Soldiers have been attacked almost every week in recent months in the ultra-Orthodox neighborhood of Mea She’arim in Jerusalem. As a result, the police have sent detectives disguised as ultra-Orthodox soldiers to draw out assailants and arrest them.

Yesterday it was reported that a suspicious envelope, bearing the word “vengeance” was sent to the home of a senior figure involved in the drafting of ultra-Orthodox soldiers. The police sapper who opened it discovered some wires inside and an investigation has been launched.

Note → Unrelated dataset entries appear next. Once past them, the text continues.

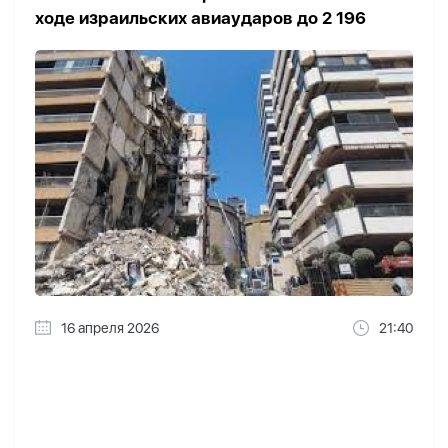
ходе израильских авиаударов до 2 196
16 апреля 2026
21:40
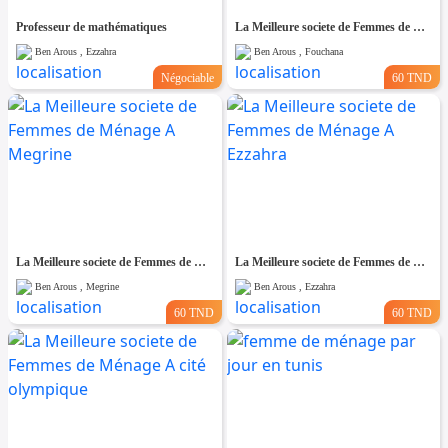
Professeur de mathématiques
La Meilleure societe de Femmes de Ménage A Fouchana
Ben Arous , Ezzahra
Ben Arous , Fouchana
Négociable
60 TND
La Meilleure societe de Femmes de Ménage A Megrine
La Meilleure societe de Femmes de Ménage A Ezzahra
Ben Arous , Megrine
Ben Arous , Ezzahra
60 TND
60 TND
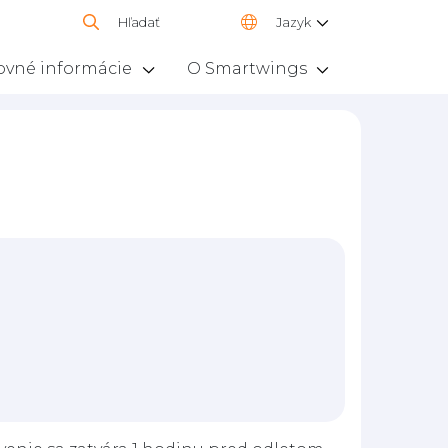
Hľadať
Jazyk
ovné informácie
O Smartwings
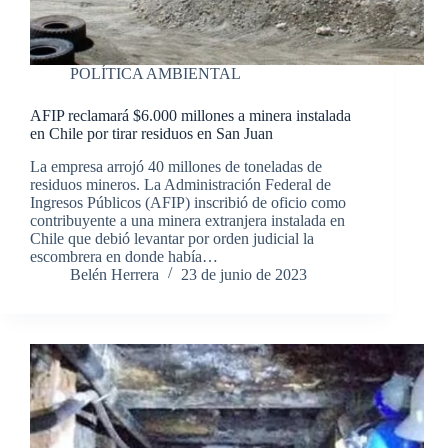
POLÍTICA AMBIENTAL
AFIP reclamará $6.000 millones a minera instalada
en Chile por tirar residuos en San Juan
La empresa arrojó 40 millones de toneladas de
residuos mineros. La Administración Federal de
Ingresos Públicos (AFIP) inscribió de oficio como
contribuyente a una minera extranjera instalada en
Chile que debió levantar por orden judicial la
escombrera en donde había…
Belén Herrera
23 de junio de 2023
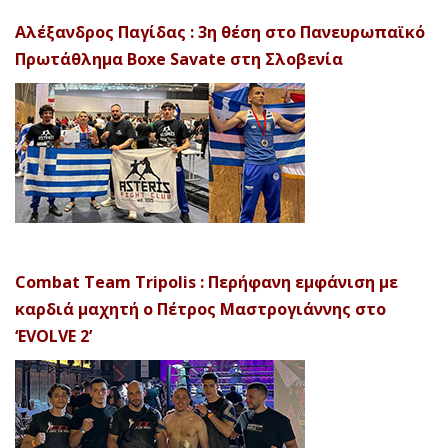
Αλέξανδρος Παγίδας : 3η θέση στο Πανευρωπαϊκό
Πρωτάθλημα Boxe Savate στη Σλοβενία
Combat Team Tripolis : Περήφανη εμφάνιση με
καρδιά μαχητή ο Πέτρος Μαστρογιάννης στο
‘EVOLVE 2’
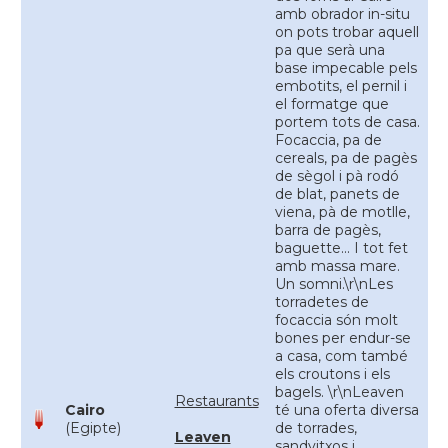
amb obrador in-situ
on pots trobar aquell
pa que serà una
base impecable pels
embotits, el pernil i
el formatge que
portem tots de casa.
Focaccia, pa de
cereals, pa de pagès
de sègol i pà rodó
de blat, panets de
viena, pà de motlle,
barra de pagès,
baguette... I tot fet
amb massa mare.
Un somni.\r\nLes
torradetes de
focaccia són molt
bones per endur-se
a casa, com també
els croutons i els
bagels. \r\nLeaven
Restaurants
Cairo
té una oferta diversa
(Egipte)
de torrades,
Leaven
sandvitxos i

A police representative told the committee that the police have received 30 complaints of assaults on ultra-Orthodox soldiers since the beginning of this year, in contrast to a total of 113 complaints filed from 2014 to 2017. “There is a sense of escalation in hostility in the Haredi [ultra-Orthodox] street toward Haredi soldiers,” he said.

Among the ways of combatting the attacks it was suggested during the meeting that funding be stopped to yeshivas whose students are involved in the incitement or to schools that refuse to enroll the children of soldiers.

There are currently about 6,600 Haredi soldiers and officers serving in the army, Shani said.

The committee’s chairman, MK Amir Ohana (Likud) criticized the Haredi lawmakers who he said were silent in the face of the attacks, and that the blood of the soldiers that is spilled will be on the hands of Health Minister Yaakov Litzman, who is chairman of the Haredi United Torah Judaism party.

Rabbis and mainstream Haredi leaders have said it is useless for them to come out against the incitement because they have no control over Haredi extremists.